I recommended you take a look at this analysis; this person tests different film stocks and presents how different film stocks measure against digital cameras in both spatial resolution and dynamic range.
https://clarkvision.com/articles/film.vs.digital.summary1/index.html

EDIT: I should also state that regardless, I do agree with you in that we should always keep our films for as long as possible. Mainly because they can sometimes last longer than their digital counterparts, and are useful for those continually upgrading their film scanners.

Excellent points. I’m glad someone with more knowledge than I could weigh in here.

I’m not sure how the kinograph is currently set up but I think that you’re suggesting capturing 3 monochrome images per frame which would significantly slow down the digital capture process. I’m also curious about the cameras people choose to use for this task. My guess is that we’re still well below Ken’s 75MP low watermark.

I’m in agreement about degraded film stock and poor initial quality material you mention.

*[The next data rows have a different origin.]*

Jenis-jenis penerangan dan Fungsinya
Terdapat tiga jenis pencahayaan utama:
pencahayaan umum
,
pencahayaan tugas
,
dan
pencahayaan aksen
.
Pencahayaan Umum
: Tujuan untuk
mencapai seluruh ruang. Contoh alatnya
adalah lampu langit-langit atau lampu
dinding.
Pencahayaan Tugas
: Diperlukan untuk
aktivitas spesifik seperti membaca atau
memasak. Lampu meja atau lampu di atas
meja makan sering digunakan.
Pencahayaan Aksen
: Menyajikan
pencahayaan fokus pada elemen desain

I’m going to guess that within the next few years someone may well develop and OpenCV app that finds its favorite of the 24 frames and generates a composite image it likes. It may already be usable to remove spots and other artifacts during the digitization process. I’ve only fiddled with OpenCV briefly but I’ve already been impressed with what it is capable of for converting B+W images to color.

With regards to lost digital content…
I’ve lost no shortage of hard disks in my time, so I certainly feel the pain there. I’ve also had drives that somehow crush raw cr2 files. Presently I try to back everything up in at least two locations.

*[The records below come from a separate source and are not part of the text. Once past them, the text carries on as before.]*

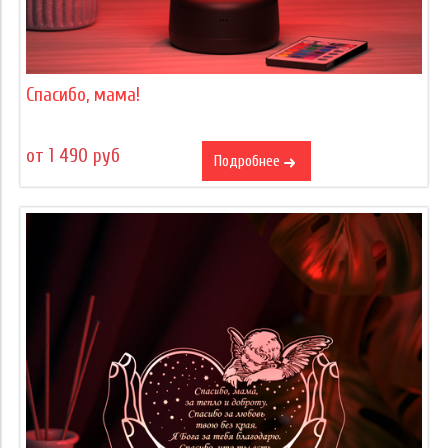
Спасибо, мама!
от 1 490 руб
Подробнее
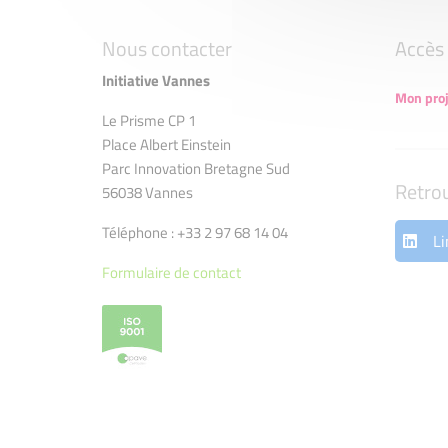
Nous contacter
Accès 
Initiative Vannes
Mon proj
Le Prisme CP 1
Place Albert Einstein
Parc Innovation Bretagne Sud
Retro
56038 Vannes
Téléphone : +33 2 97 68 14 04
Li
Formulaire de contact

Yes you’d certainly be right about that, and one can compensate for this by using a higher frame rate camera, or just making the digitization process a bit longer.

I don’t think we’ll see 75MP cameras within our reach anytime soon (it’s almost twice as many pixels as widescreen 8K). Besides, the analysis that I posted estimates that the Velvia 50 stock (which Rockwell claims is 75MP) is more like 16MP in practice, which is very much within our reach. Up to a certain point, all we’d be capturing is more distorted grain and not necessarily more image detail. The only reason I’d see scanning something in 75MP is if I were scanning 70mm prints.

I highly recommend you read this thread if you haven’t yet.

Some slightly off-topic stuff here:

If you’re talking about using OpenCV to automate film dirt removal, there’s a guy who used AviSynth to automate his dirt cleaning process as well as apply a bunch of other enhancement filters.
https://vimeo.com/2823934

I also have written a fully-automated experimental film dirt removal algorithm based on neural networks.

Thanks for the thorough and quality response, @ImgKD!

@WirelessGuy_NY Kinograph 2.0 (work in progress) is only capturing a single color image per frame. The camera I bought is this one: https://www.flir.com/products/blackfly-s-usb3/?model=BFS-U3-32S4C-C

Note that the camera can be switched out, however, and you could use whatever camera you wanted as long as it’s capable of being triggered by an external source (via GPIO pins).